• **Problem to work on**
In the entries below, print exactly the lines from the first through the one with "do imposto de circula", both included, and none of the pictures.

• **Data to process**
=== Section Start ===
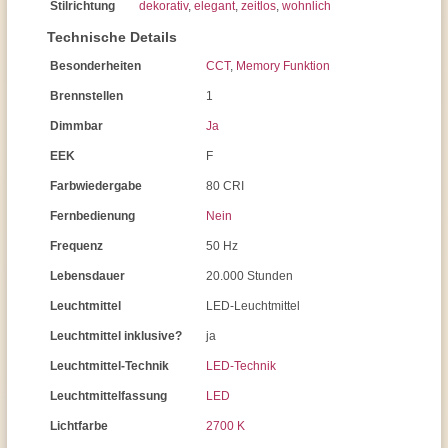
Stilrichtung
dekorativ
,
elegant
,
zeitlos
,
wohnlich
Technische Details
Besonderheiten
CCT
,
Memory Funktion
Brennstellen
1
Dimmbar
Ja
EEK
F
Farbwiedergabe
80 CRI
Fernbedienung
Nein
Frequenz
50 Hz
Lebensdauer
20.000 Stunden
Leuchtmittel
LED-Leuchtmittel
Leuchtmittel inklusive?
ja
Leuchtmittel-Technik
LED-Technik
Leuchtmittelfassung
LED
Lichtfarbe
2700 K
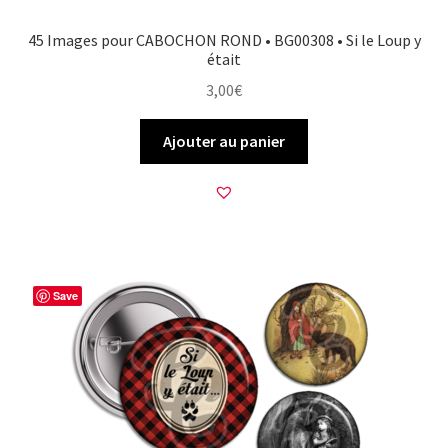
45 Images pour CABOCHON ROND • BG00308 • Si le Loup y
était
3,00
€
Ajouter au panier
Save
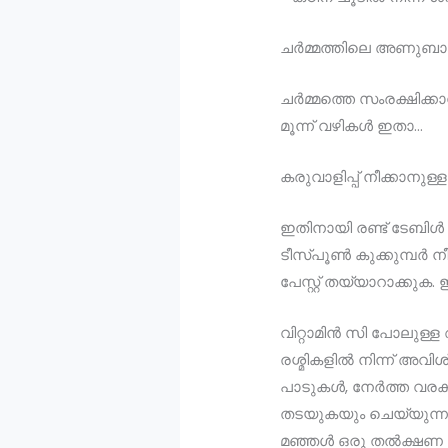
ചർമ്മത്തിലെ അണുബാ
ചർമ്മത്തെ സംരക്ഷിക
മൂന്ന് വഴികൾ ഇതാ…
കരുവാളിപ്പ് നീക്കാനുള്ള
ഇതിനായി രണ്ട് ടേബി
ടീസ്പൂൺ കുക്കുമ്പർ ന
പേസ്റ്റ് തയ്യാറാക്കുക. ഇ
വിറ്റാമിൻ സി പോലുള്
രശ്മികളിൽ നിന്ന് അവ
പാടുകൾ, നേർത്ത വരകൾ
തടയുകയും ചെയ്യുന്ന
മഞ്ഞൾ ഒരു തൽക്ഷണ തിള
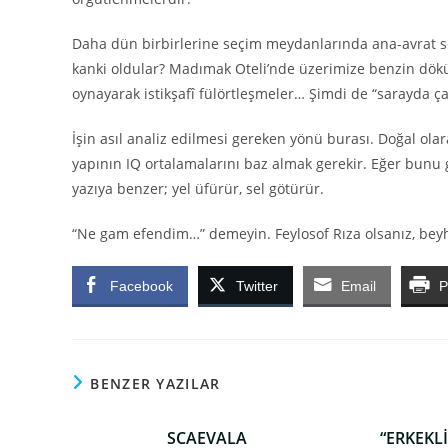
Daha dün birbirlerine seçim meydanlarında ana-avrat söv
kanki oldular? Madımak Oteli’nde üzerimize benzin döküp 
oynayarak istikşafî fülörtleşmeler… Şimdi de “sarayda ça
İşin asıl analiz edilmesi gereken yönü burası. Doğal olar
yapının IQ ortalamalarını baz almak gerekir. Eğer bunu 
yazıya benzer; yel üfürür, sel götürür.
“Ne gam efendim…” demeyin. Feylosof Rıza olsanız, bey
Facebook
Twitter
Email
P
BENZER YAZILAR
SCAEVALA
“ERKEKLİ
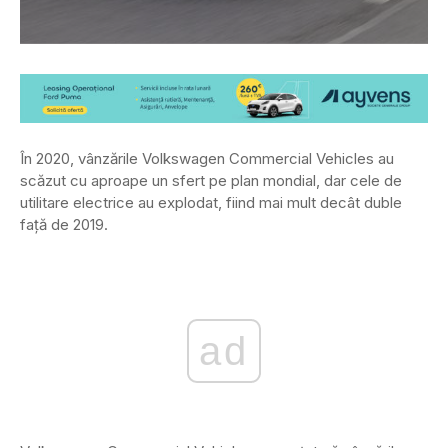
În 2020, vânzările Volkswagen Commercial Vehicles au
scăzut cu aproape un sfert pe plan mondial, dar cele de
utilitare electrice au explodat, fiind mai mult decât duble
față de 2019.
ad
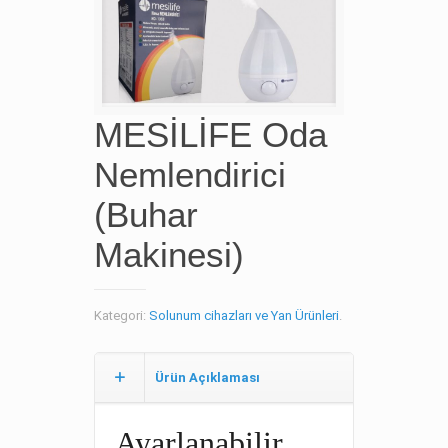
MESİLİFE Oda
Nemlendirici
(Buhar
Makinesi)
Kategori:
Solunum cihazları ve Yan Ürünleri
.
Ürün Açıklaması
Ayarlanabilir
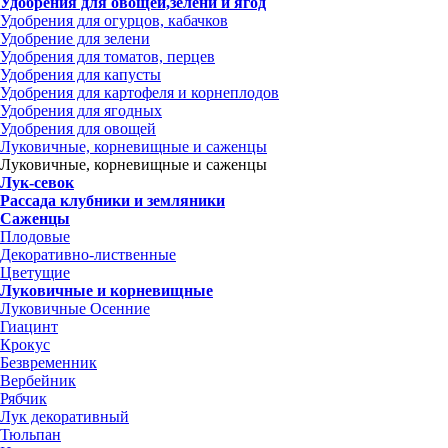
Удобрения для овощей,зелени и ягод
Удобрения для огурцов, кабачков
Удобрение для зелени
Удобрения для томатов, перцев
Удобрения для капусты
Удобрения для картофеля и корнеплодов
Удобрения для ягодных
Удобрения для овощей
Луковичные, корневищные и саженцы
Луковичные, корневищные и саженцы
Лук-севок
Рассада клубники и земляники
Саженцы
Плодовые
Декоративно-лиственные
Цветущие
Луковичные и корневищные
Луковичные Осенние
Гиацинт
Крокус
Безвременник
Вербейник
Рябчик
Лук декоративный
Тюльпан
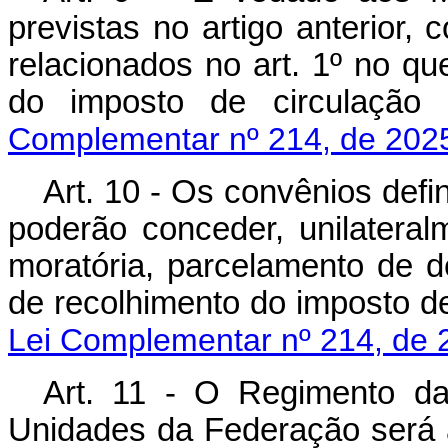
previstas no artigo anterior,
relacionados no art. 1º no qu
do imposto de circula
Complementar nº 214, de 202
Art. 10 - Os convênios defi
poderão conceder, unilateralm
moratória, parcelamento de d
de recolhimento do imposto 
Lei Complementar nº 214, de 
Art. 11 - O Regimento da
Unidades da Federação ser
=== Section End ===
• **Written answer**
Stilrichtung
dekorativ
,
elegant
,
zeitlos
,
wohnlich
Technische Details
Besonderheiten
CCT
,
Memory Funktion
Brennstellen
1
Dimmbar
Ja
EEK
F
Farbwiedergabe
80 CRI
Fernbedienung
Nein
Frequenz
50 Hz
Lebensdauer
20.000 Stunden
Leuchtmittel
LED-Leuchtmittel
Leuchtmittel inklusive?
ja
Leuchtmittel-Technik
LED-Technik
Leuchtmittelfassung
LED
Lichtfarbe
2700 K
45 Images pour CABOCHON ROND • BG00308 • Si le Loup y
était
3,00
€
Ajouter au panier
Save
ചർമ്മത്തിലെ അണുബാ
ചർമ്മത്തെ സംരക്ഷിക
മൂന്ന് വഴികൾ ഇതാ…
കരുവാളിപ്പ് നീക്കാനുള്ള
ഇതിനായി രണ്ട് ടേബി
ടീസ്പൂൺ കുക്കുമ്പർ ന
പേസ്റ്റ് തയ്യാറാക്കുക. ഇ
വിറ്റാമിൻ സി പോലുള്
രശ്മികളിൽ നിന്ന് അവ
പാടുകൾ, നേർത്ത വരകൾ
തടയുകയും ചെയ്യുന്ന
മഞ്ഞൾ ഒരു തൽക്ഷണ തിള
Daha dün birbirlerine seçim meydanlarında ana-avrat söv
kanki oldular? Madımak Oteli’nde üzerimize benzin döküp 
oynayarak istikşafî fülörtleşmeler… Şimdi de “sarayda ça
İşin asıl analiz edilmesi gereken yönü burası. Doğal olar
yapının IQ ortalamalarını baz almak gerekir. Eğer bunu 
yazıya benzer; yel üfürür, sel götürür.
“Ne gam efendim…” demeyin. Feylosof Rıza olsanız, bey
Facebook
Twitter
Email
P
BENZER YAZILAR
SCAEVALA
“ERKEKLİ
În 2020, vânzările Volkswagen Commercial Vehicles au
scăzut cu aproape un sfert pe plan mondial, dar cele de
utilitare electrice au explodat, fiind mai mult decât duble
față de 2019.
ad
MESİLİFE Oda
Nemlendirici
(Buhar
Makinesi)
Kategori:
Solunum cihazları ve Yan Ürünleri
.
Ürün Açıklaması
Ayarlanabilir
Удобрения для овощей,зелени и ягод
Удобрения для огурцов, кабачков
Удобрение для зелени
Удобрения для томатов, перцев
Удобрения для капусты
Удобрения для картофеля и корнеплодов
Удобрения для ягодных
Удобрения для овощей
Луковичные, корневищные и саженцы
Луковичные, корневищные и саженцы
Лук-севок
Рассада клубники и земляники
Саженцы
Плодовые
Декоративно-лиственные
Цветущие
Луковичные и корневищные
Луковичные Осенние
Гиацинт
Крокус
Безвременник
Вербейник
Рябчик
Лук декоративный
Тюльпан
previstas no artigo anterior,
relacionados no art. 1º no qu
do imposto de circula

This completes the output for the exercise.